Long story short- 5 kids in the family, the oldest son is the "bad" one (drugs, prison, 3 illegit kids) but their mom just adored him above all the others and always bailed him out of whatever. When she got moved to a Alz lock down, they went through her things and there were all these letters that showed that the neighbor was the father. It was pretty rough on all.
My mom has LBD and with her the stories are easily figured out to be fantasy. But my godmother had ALZ and I think some of the things she said were things that she had repressed for years that finally came out. You just never know.
I realize your mom is older too and what probably upsets her the most is the loss of the husband she use to have.
When my husband was in a delusional state he thought our house was a train station or a motel and once in a while a high school. Poor dear. He did move out of that stage after a few months.
During that period this became my mantra: "This is not Coy behaving this way. It is his dementia."

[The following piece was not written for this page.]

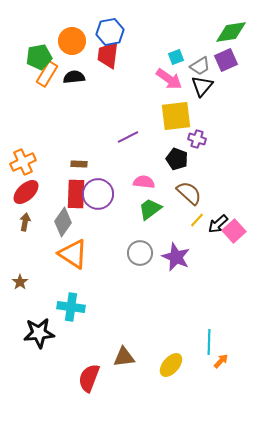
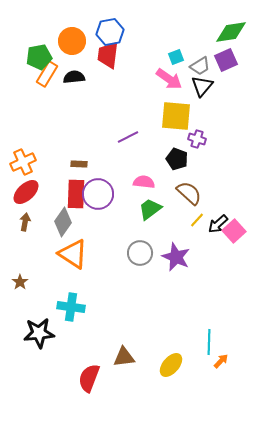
yellow square: rotated 12 degrees clockwise
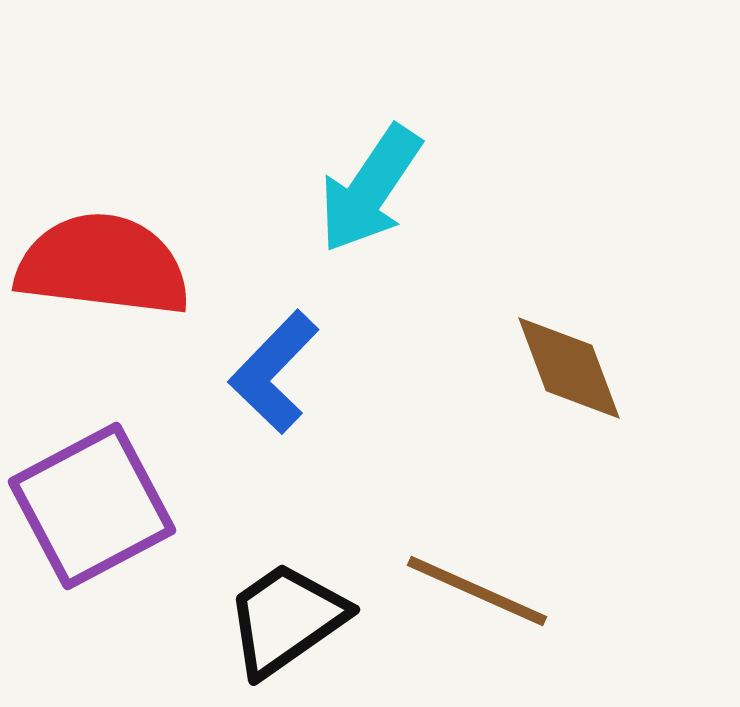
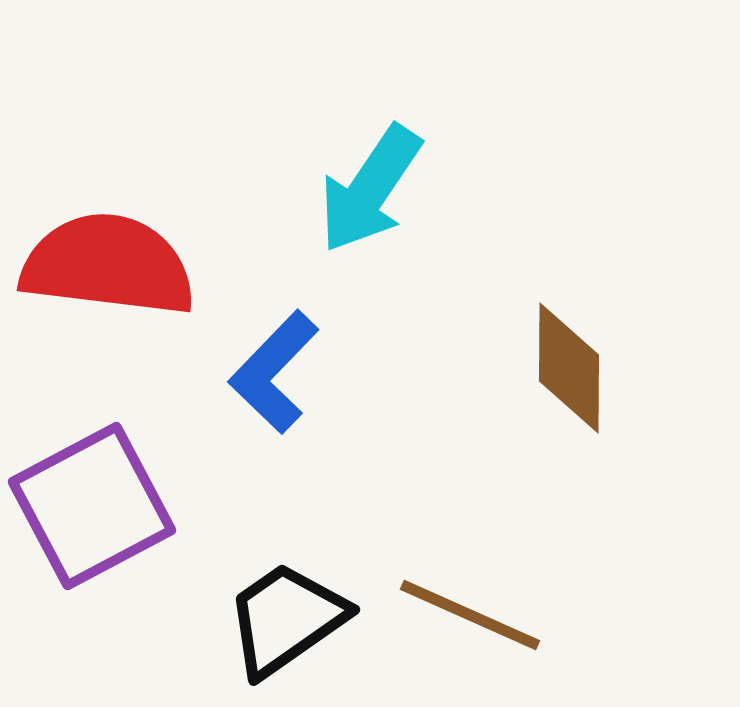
red semicircle: moved 5 px right
brown diamond: rotated 21 degrees clockwise
brown line: moved 7 px left, 24 px down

Much easier said than done, but do keep trying very hard to not take these things personally. Learning more about dementia might help. Joining a local support group for caregivers of persons with dementia can help a lot, to see you are not alone. And interacting on this forum is useful too.
If your dad has been a good, faithful husband for 60 years I think that it is the real truth. Anything else is either made up or doesn't matter anymore, anyway. Tell your mother just to nod and say yeah, yeah when your dad is spinning his fish tales.